Tindakan-tindakan itu telah membantu membentuk citra baru Tunisia sebagai sebuah negeri yang berorientasikan pasar sekaligus merupakan surga bagi para penanam modal. Di kawasan itu, Tunisia tentu saja telah dikenal sebagai salah satu mitra ekonomi terpercaya bagi negara-negara tetangga. Baik secara ekonomis maupun historis Tunisia adalah mitra sekaligus gerbang menuju pasar Eropa. Dengan semakin meningkatnya peran sebagai pu sat ekspor, Tunisia layak dijuluki “Singapura” nya kawasan itu.
Dengan pendekatan yang lebih moderat, di bawah pemerintahan Ben Ali, Tunisia semakin kuat identitas keislamannya, ini mungkin serupa dengan pendekatan yang dilakukan Indonesia terhadap urusan-urusan agama.
Tunisia adalah sebuah negeri turisme yang setiap tahunnya dikunjungi sekitar 4 juta pelancong Eropa serta negara Maghribi yang berdekatan. Sektor ini bahkan telah memberikan pemasukan sekitar 1,3 milyar dolar AS (Rp. 2,6 trilyun pertahun).
Di lapangan kebijakan luar negeri sebuah diplomasi baru bercirikan transparansi serta dinamis telah dicanangkan oleh Presiden Ben Ali. Kebijakan ini memberikan tekanan pada lingkungan Tunisia serta kawasan Afrika utara. Lebih khusus lagi untuk Uni Arab Magribi yang membawahi Tunisia, Aljazair, Maroko, Libya dan Mauritania. Sejak Januari 1993, Tunisia mengetuai Dewan KePresidenan serikat negara itu untuk masa jabatan satu tahun.

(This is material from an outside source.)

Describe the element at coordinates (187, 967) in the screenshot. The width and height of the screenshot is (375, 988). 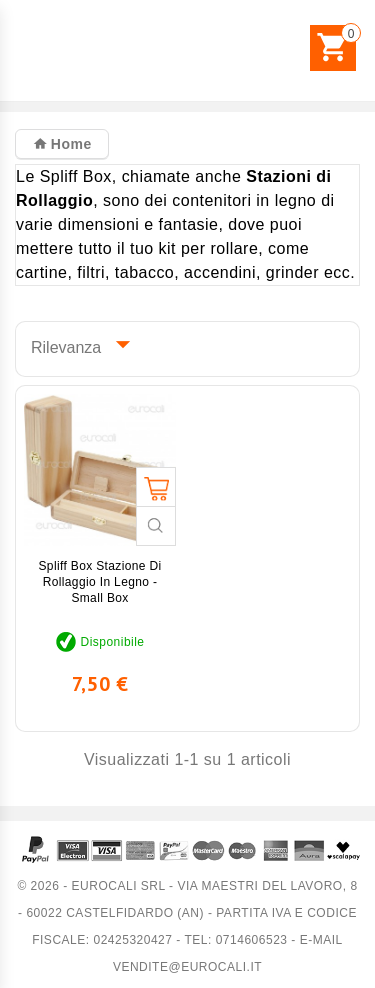
I see `vendite@eurocali.it` at that location.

Untuk menghadapi perubahan dunia yang demikian cepat ini, Tunisia dan baru telah memperluas hubungan dengan kelompok negara lain seperti Masyarakat Eropa dan ASEAN. Alasannya, Tunisia melihat adanya kerja sama potensial dengan ASEAN. Ini merupakan bukti penting bagi kerja sama saling menguntungkan untuk bertukar pengalaman serta pengetahuan. Ini sejalan dengan semangat Dialog SelatanSelatan.

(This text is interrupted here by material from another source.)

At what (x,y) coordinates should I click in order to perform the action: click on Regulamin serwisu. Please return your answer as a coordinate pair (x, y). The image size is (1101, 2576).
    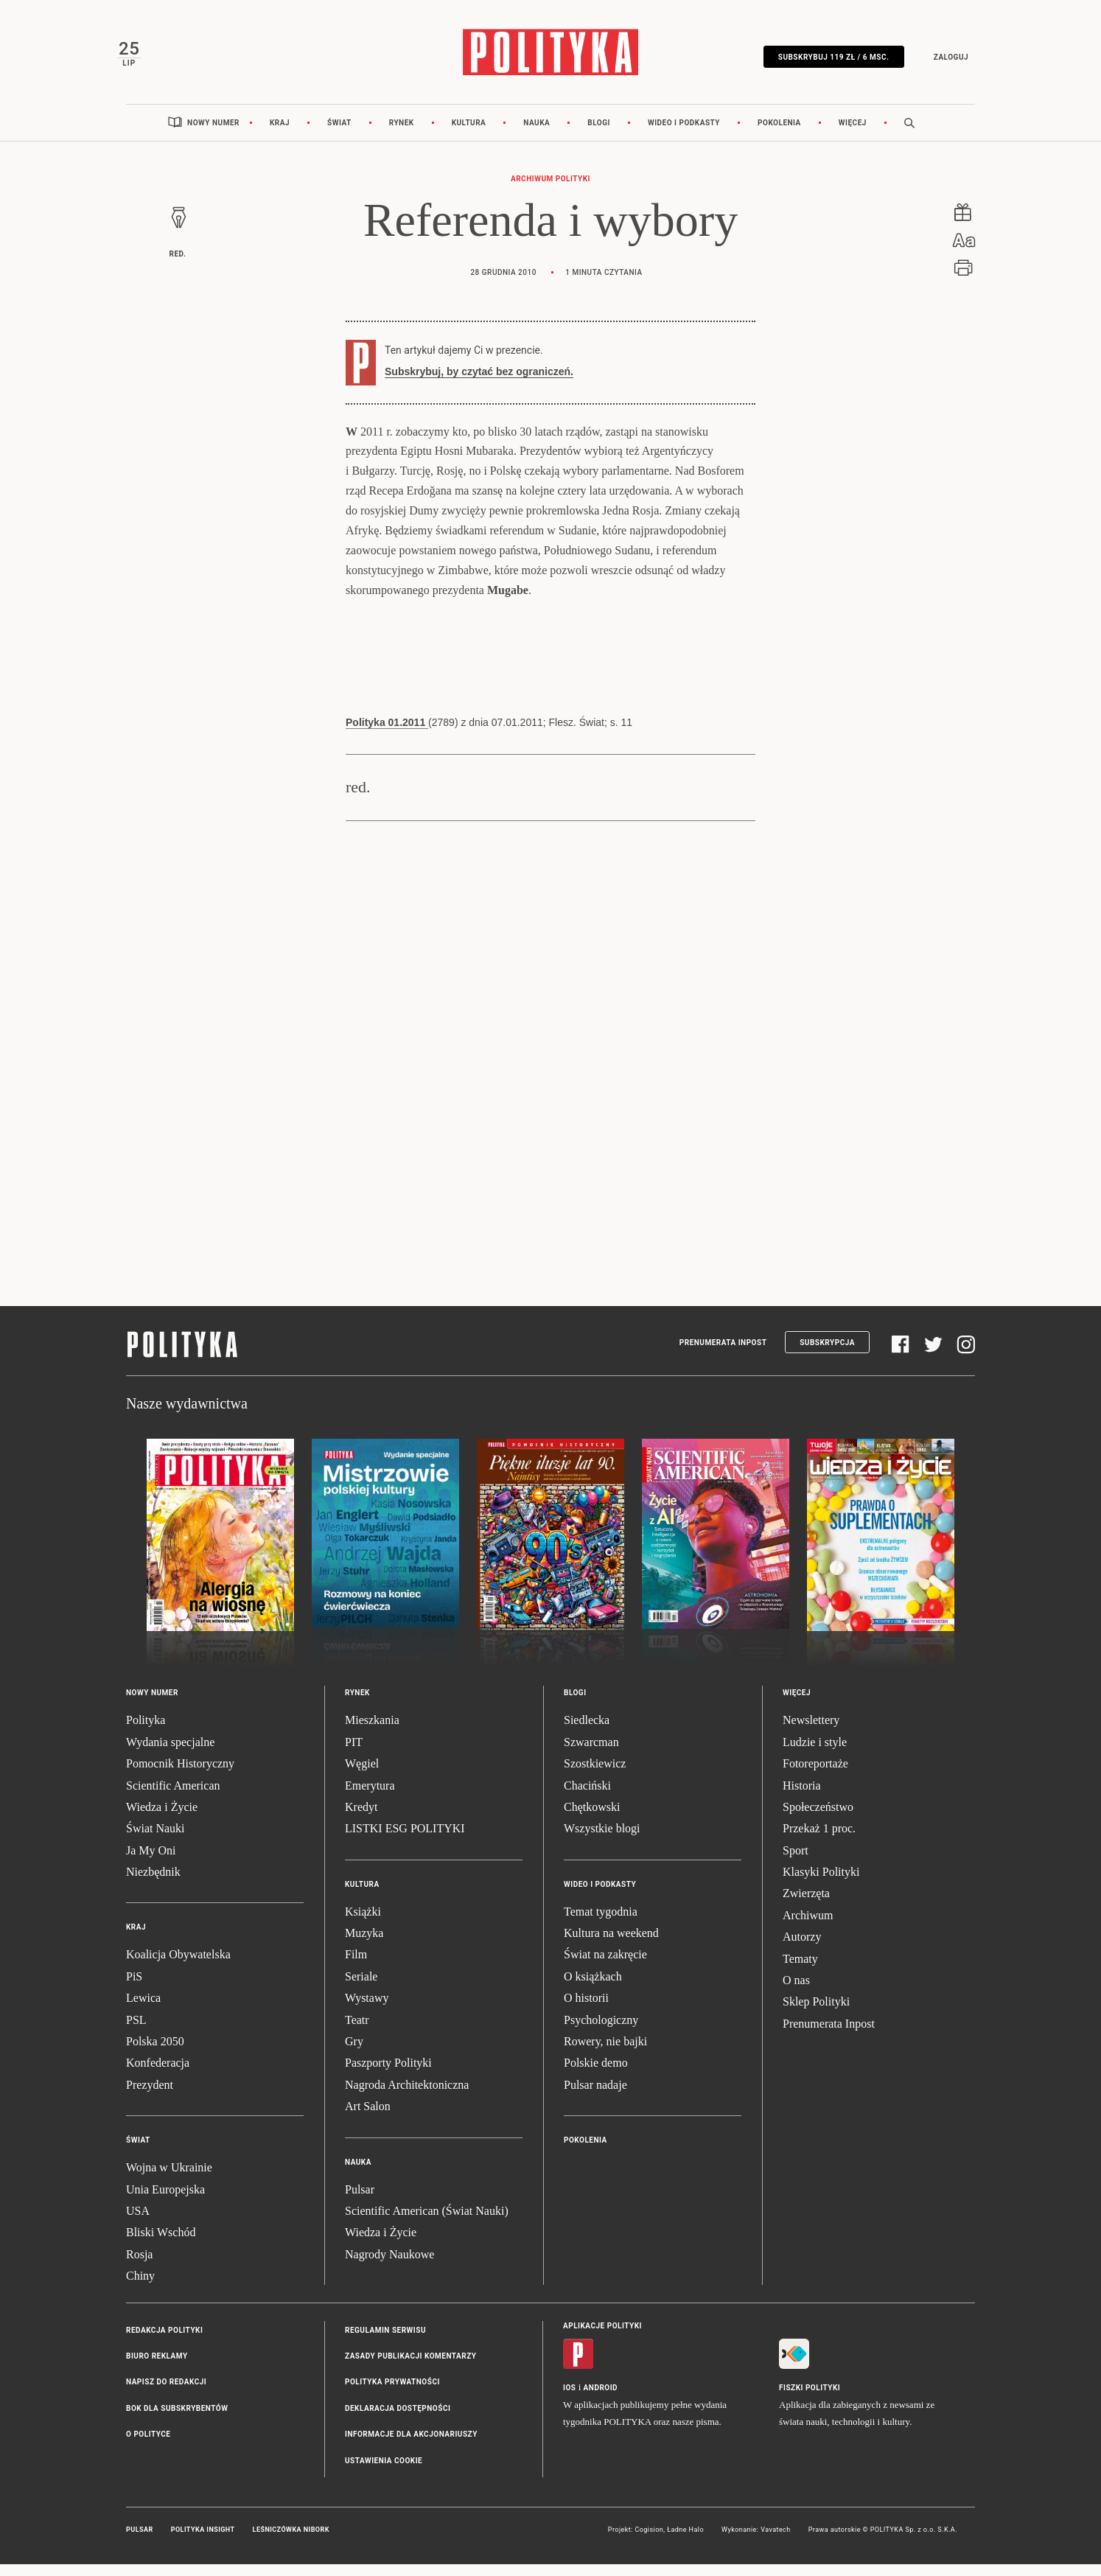
    Looking at the image, I should click on (385, 2342).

Hubungan antara Tunisia dan Indonesia sangat baik. Para pejabat tinggi telah lama melihat bahwa kedua negeri punya persamaan pandangan terhadap berbagai risalah seperti Islam serta keluarga berencana. Tunisia juga banyak mendukung Indonesia dalam masalah peka-misalnya soal TimorTimur.
Dalam kerjasama ekonomi, kedua negara telah menjadi mitra yang baik sejak tahun tujuh puluhan ketika Indonesia masih membeli pupuk guna menghadapi permintaan beras yang sedang meningkat. Sebaliknya, Tunisia dalam hal ini, telah mengimpor kopi, tembakau serta karet.
Pada 1989, volume perdagangan kedua pihak telah mencapai puncaknya dengan nilai 60 juta dolarAS. Namun itu kemudian turun hingga sekitar 30 juta dolar AS. Untuk meningkatkan kembali volume perdagangan, sejumlah pejabat tinggi telah melakukan usaha intensif sejak sidang komisi ekonomi bersama, 1991.
Dengan adanya kunjungan kenegaraan Presiden Soeharto ke Tunisia, kerja sama bilateral akan memperoleh dorongan besar. Ini merupakan lawatan pertama Presiden Indonesia ke Tunisia dalam lebih 28tahun terakhir. Peristiwa bersejarah ini diharapkan akan meningkatkan kerja sama lebih erat di bidang-bidang lain. (kos)
Sumber : REPUBLIKA (15/10/1993)
________________________________________________________
[1] Dikutip sesuai tulisan dan ejaan aslinya dari Buku “Presiden Ke II RI Jenderal Besar HM Soeharto dalam Berita”, Buku XV (1993), Jakarta: Antara Pustaka Utama, 2008, hal 236-238.